9 replies on “links for 2010-03-27”

  1. Carriers are like the early 20th century/pre-WW2 battleships. The primary method countries can project power across the globe. Move a carrier into certain key waters of the world and you send a major message.

    Wikipedia has some different numbers: http://en.wikipedia.org/wiki/List_of_aircraft_carriers_in_service

    Interestingly, the Chinese carrier is one they bought from Russia and are refitting.

    It’s nerdily fun to click on the names of the carriers for these non-traditional naval powers to get more information. Apparently, India has three under construction.

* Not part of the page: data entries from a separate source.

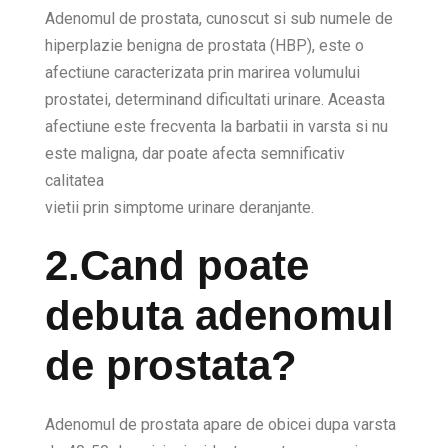
Adenomul de prostata, cunoscut si sub numele de
hiperplazie benigna de prostata (HBP), este o
afectiune caracterizata prin marirea volumului
prostatei, determinand dificultati urinare. Aceasta
afectiune este frecventa la barbatii in varsta si nu
este maligna, dar poate afecta semnificativ
calitatea
vietii prin simptome urinare deranjante.
2.Cand poate
debuta adenomul
de prostata?
Adenomul de prostata apare de obicei dupa varsta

  2. I don’t think that many people appreciate how powerful that a carrier is, in terms of projecting power. Functionally, it’s like having a small American island that we can just move around.

  3. Interestingly, the United States Navy’s internal perception at the strategic level is that the service is in decline. Partially because many of our platforms are old and the replacement platform development programs are over budget and behind schedule (the Virginia-class SSNs remain a glorious exception, those are fantastic platforms), and partly because the service hasn’t successfully defined its role in the global war on terror in the same way the USMC and Army have. (The USAF thought they had a pretty good thing going, but they’re getting boxed out by changes in COIN doctrine).

    We’re starting to see that carriers are eclipsed much more cheaply by soft power, though, which is…interesting (neither good nor bad necessarily). China isn’t going to attack us this week, and it’s not because of our CVNs — it’s because they wouldn’t have anyone to sell their cheaply-made, useless crap to if America closes her ports to them.

  4. I was going to mention how weird it was that a president like George HW Bush had a carrier named after him while other better presidents don’t have that status, before actually remembering his life before the presidency.

    Shouldn’t LBJ have some ship named after him? Probably not a carrier, but something?

  5. George H. W. Bush was a decorated Navy pilot who received the Distinguished Flying Cross and other awards for his combat service during the second world war. I’d say that there was an especially good case for naming a very significant naval vessel after that particular President versus other recent Presidents.

    Its really weird how crappy Russia’s carrier program has always been. I suppose that our ‘island hopping’ strategy in the Pacific war created a culture more carrier-focused than Russia’s, since they had no similar experience in their military history.

    I’d like to see the US increase our total number of active carrier groups. An aircraft carrier, or better yet a couple of aircraft carriers, allow us to put a floating base somewhere without having to occupy a base in that location for decades just in case we need it. Carriers reduce our need to to get into complex, long-term diplomatic messes over access to ground bases and avoid the potential local resentment that such foreign bases can create. When you consider the cost of foreign aid and trade agreements that can be required to keep access to a foreign base, aircraft carriers are probably way less expensive.

  6. CVNs didn’t quite fit with the Soviet’s strategic doctrine during the Cold War (when most of their ships and ours were designed). The Soviets were already positioned to fight a land war across the border between East and West Germany during most of the Cold War, and they had land bases already to support that effort. They figured any direct engagement with the USA would require strategic weapons, not strategic presence.

    I imagine a similar chart showing SSBNs would show a lot more parity between the US and the Russians for this reason.

  7. Doesn’t anyone consider what a colossal waste of resources this is? Ever think about the unintended consequences in projecting all this military might? When was the last time we got national security value out of doing this? Throw in all our subs with their nucs and the hundreds of thousands of US troops all over the world in 100 countries and you’ve got a lot of people pissed off at us and looking for “soft targets” to take us down a notch……Still feel so secure?

  8. That is one heckuva awesome graphic for military geeks like me! Frankly, I’m surprised that Pres. Obama has not proposed cutting the carrier fleet to a level more suitable for the anticipated reduced U.S. strategic presence around the world. (Long-term economic trends make such an adjustment inevitable, a la Paul Kennedy.) Domestic politics and overwhelming military-bureaucratic inertia probably explain the reluctance to do anything until the second Obama term.